3 Ways to Bypass PerimeterX With Playwright

September 10, 2024 · 4 min read

Table of contents

How does PerimeterX work?
- IP filtering
- Request header analysis
- Browser fingerprinting
- Behavioral analysis
Best ways to bypass PerimeterX
- Use Playwright Stealth plugin
- Get premium proxies
- Use Brave as a browser
Conclusion

Does your Playwright scraper keep getting blocked by the "Press & Hold to confirm you're a human (and not a bot)" message?

The PerimeterX anti-bot, a sophisticated Web Application Firewall (WAF), is working against your scraper! Unfortunately, Playwright can't bypass PerimeterX on its own.

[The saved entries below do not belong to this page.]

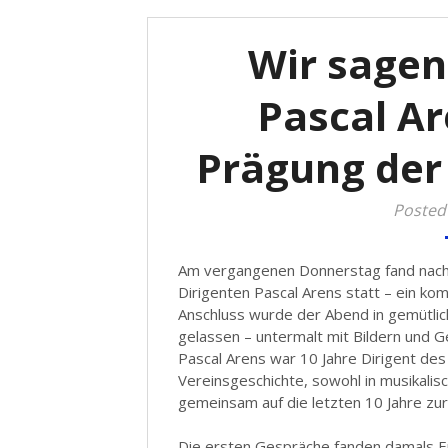
Wir sage
Pascal Ar
Prägung der
Posted
Am vergangenen Donnerstag fand nach
Dirigenten Pascal Arens statt – ein kom
Anschluss wurde der Abend in gemütli
gelassen – untermalt mit Bildern und 
Pascal Arens war 10 Jahre Dirigent de
Vereinsgeschichte, sowohl in musikalisc
gemeinsam auf die letzten 10 Jahre zur
Die ersten Gespräche fanden damals End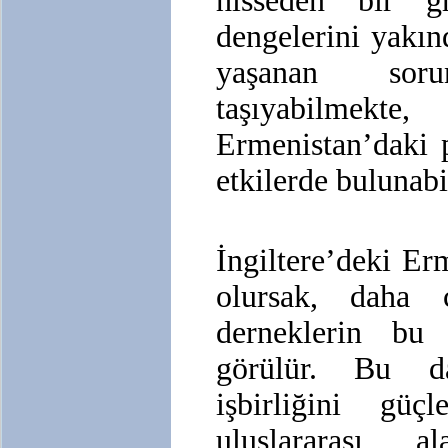
hisseden bir g
dengelerini yakın
yaşanan sor
taşıyabilme
Ermenistan’daki p
etkilerde bulunabi
İngiltere’deki Er
olursak, daha 
derneklerin bu 
görülür. Bu da
işbirliğini güçl
uluslararası a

But we're here to help you. In this article, you'll learn how PerimeterX works and the three best methods to bypass it while scraping with Playwright.

How Does PerimeterX Work?

PerimeterX (now merged with HUMAN Security) is an advanced anti-bot measure that defends websites and apps against bots and malicious activities, such as account fraud, advertising fraud, and other client-side threats.

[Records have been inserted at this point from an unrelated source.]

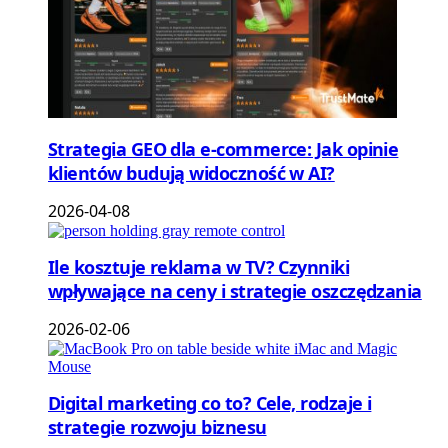
Strategia GEO dla e-commerce: Jak opinie
klientów budują widoczność w AI?
2026-04-08
Ile kosztuje reklama w TV? Czynniki
wpływające na ceny i strategie oszczędzania
2026-02-06
Digital marketing co to? Cele, rodzaje i
strategie rozwoju biznesu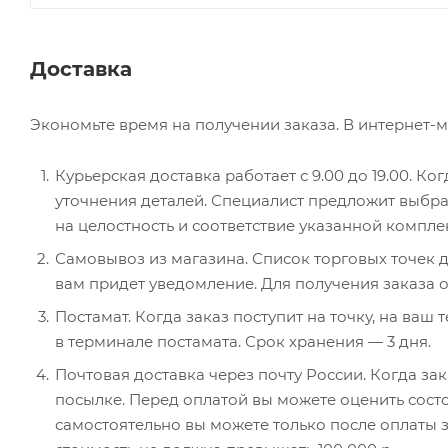
Доставка
Экономьте время на получении заказа. В интернет-м
Курьерская доставка работает с 9.00 до 19.00. Ко
уточнения деталей. Специалист предложит выбра
на целостность и соответствие указанной компле
Самовывоз из магазина. Список торговых точек дл
вам придет уведомление. Для получения заказа о
Постамат. Когда заказ поступит на точку, на ваш
в терминале постамата. Срок хранения — 3 дня.
Почтовая доставка через почту России. Когда за
посылке. Перед оплатой вы можете оценить состо
самостоятельно вы можете только после оплаты з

Unfortunately, web scrapers fall within the bot category. So, if you scrape a PerimeterX-protected website, there's a high chance its security measures will block you.

PerimeterX efficiently filters bots under the hood without impacting human users. It employs server-side and client-facing techniques to identify automated requests. Let's discuss some of these briefly.

IP Filtering

PerimeterX scans the IPs of incoming requests against a pool of bot-like IP addresses. These include IPs from datacenter proxies, VPNs, and IPs with bad bot reputation scores reported by other anti-bot systems. The PerimeterX anti-bot measure will block your request if you've used an IP that falls within any of these categories. During large-scale web scraping, the anti-bot may also block an IP that sends heavy traffic. It then implements mitigation strategies like machine learning to flag that IP, preventing it from accessing the protected website in subsequent requests.

Request Header Analysis

When dealing with an anti-bot measure like PerimeterX, your request headers can expose you as a bot. PerimeterX analyzes the request headers for bot-like signals, such as header mismatches between the User Agent's platform string and the platform header, missing header information, bot-like User Agents like Playwright's Headlesschrome flag, and more. Generally, you're more likely to get blocked if your request header doesn't correlate with those sent by an actual browser.

Browser Fingerprinting

Browser fingerprinting is another bot detection technique PerimeterX uses to gather extensive client information, such as User Agent data, hosting platform type and version, installed extensions, navigator properties, and more. For example, PerimeterX detects Playwright's bot-like fingerprints, such as the WebDriver. As an advanced measure, PerimeterX also compares the collected fingerprints with those in a database of known fingerprints and uses machine learning to identify deviations and detect bots.

Behavioral Analysis

Mouse movements, clicks, form filling, navigation patterns, and browsing sessions tell much about a user's behavior. Humans and bots have different behavioral patterns differently when interacting with a website. For instance, opening thousands of browsing sessions fast or filling out a registration form in under a few milliseconds is typical of automation tools like Playwright. PerimeterX deploys measures to block such deviations from a human usage pattern.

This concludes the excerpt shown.